Ma questo era il suo servizio alla chiesa non una posizione di privilegio o di onori da primo posto. Tre anni fa in un incontro privato che ebbi l’onore di avere con il papa emerito Benedetto XVI, il papa mi disse: ‘quell’uomo è un santo’.
Quando glielo riferii si mise a ridere. Come faceva lui quando qualcuno si permetteva di fargli elogi. Schivo, umile, saggio, innamorato di sant’Agostino e della Parola di Dio.
Soprattutto attento alla persona umana, di qualsiasi condizione e in qualsiasi situazione. Quando venne a trovarmi in Canada i parrocchiani della Trasfigurazione, che alcuni conoscono, restarono affascinati.
Per me era un padre e mi commuoveva vederlo soffrire anche se sempre sorridente e grato, così come commuoveva tutti coloro che andavano a trovarlo in quella umile stanzetta della sua casa alla Quercia, che era diventata un santuario di preghiera e di meditazione.
Questo uomo, questo servo della Chiesa, questo Santo, per me e per tanti, ci ha lasciati all’età di quasi 98 anni. Non molto tempo fa ricevette una telefonata da Papa Francesco, di sera.
Non stava più nella sua pelle per la gioia di fare due chiacchiere con il Papa che lui ammirava e difendeva con coraggio e competenza spirituale. La sua cameretta-chiesa era spazio sacro di visite soprattutto dai suoi amici della Fuci di Viterbo e dei suoi amici della Diocesi di Albano che non lo hanno mai dimenticato.
Venivano i suoi ex alunni da tutte le parti dell’Italia. Celebravamo insieme, lui dal lettino come se fosse Gesù in Croce. Andavamo in tanti e poi ci dicevamo il perché… non per lui ma per noi stessi, per cercare di non perdere una parola o anche le briciole della sua sapienza e bontà.
Lui ringraziava noi ma eravamo noi ad essere immensamente grati per aver avuto l’onore e la grazia di aver incontrato sulle nostre strade un faro acceso che indicava la strade della Chiesa del Signore Gesù… permettetemi di ripetere: la Chiesa del Signore Gesù.

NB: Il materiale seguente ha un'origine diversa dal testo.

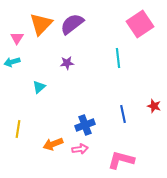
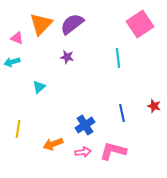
pink triangle: rotated 40 degrees counterclockwise
purple star: moved 6 px up; rotated 16 degrees clockwise
blue line: moved 1 px left, 1 px up
blue cross: rotated 12 degrees counterclockwise
pink arrow: moved 3 px right, 3 px down
pink L-shape: moved 8 px left, 9 px up
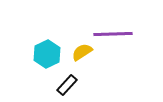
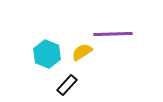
cyan hexagon: rotated 12 degrees counterclockwise
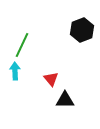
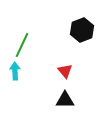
red triangle: moved 14 px right, 8 px up
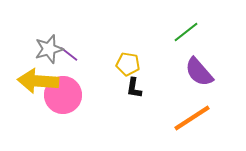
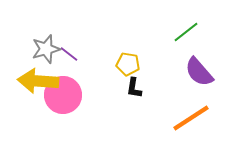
gray star: moved 3 px left
orange line: moved 1 px left
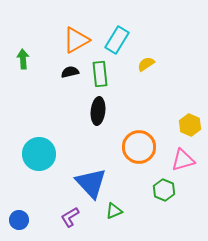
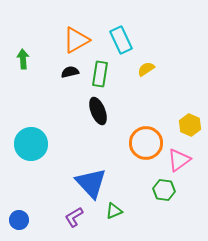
cyan rectangle: moved 4 px right; rotated 56 degrees counterclockwise
yellow semicircle: moved 5 px down
green rectangle: rotated 15 degrees clockwise
black ellipse: rotated 28 degrees counterclockwise
orange circle: moved 7 px right, 4 px up
cyan circle: moved 8 px left, 10 px up
pink triangle: moved 4 px left; rotated 20 degrees counterclockwise
green hexagon: rotated 15 degrees counterclockwise
purple L-shape: moved 4 px right
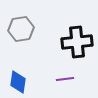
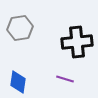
gray hexagon: moved 1 px left, 1 px up
purple line: rotated 24 degrees clockwise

Il suo corpo riposerà nel Santuario di Santa Maria della Quercia in una bellissima e decorosa cappella da poco preparata per i nostri Vescovi. Mi spiace e a tanti dispiace vederlo andare nel silenzio del mistero di Dio. Ma forse sarà proprio da questo silenzio che continueremo ad assaporare la grandezza della sua mente, della sua anima, del suo grande cuore.
Questa mia riflessione è nata di getto come un abbraccio, l’ultimo, a chi mi ha aiutato, a volte senza saperlo, ad amare la Chiesa, a capirla meglio mentre camminavo le strade di un mondo che ancora non riesce a vedere la luce, di un mondo affaticato e a volte confuso e di una Chiesa non raramente arroccata su visioni povere di fede e incrostata di abitudini senza sale e senza lievito.
Vorrei suggerire agli amici della Fuci -VT che ebbi l’onore anche se per poco tempo, di seguire a richiesta di Don Dante, di pensare a un Convegno spirituale-culturale dedicato al pensiero e allo Spirito di Don Dante. Forse potremmo, scartabellando tra i suoi scritti e le sue riflessioni, tirare fuori una pubblicazione che ci aiuti a fare crescere i tanti semi di sapienza da lui seminati a piene mani.
Don Dante, il maestro di vita per molti, non è morto. Ci ha lasciati, ma è sempre con noi. Donagli Signore il risposo eterno e a noi il dono di non dimenticarlo mai ma di renderlo presente vivendo i suoi insegnamenti. Grazie Don Dante. Ti vogliamo bene!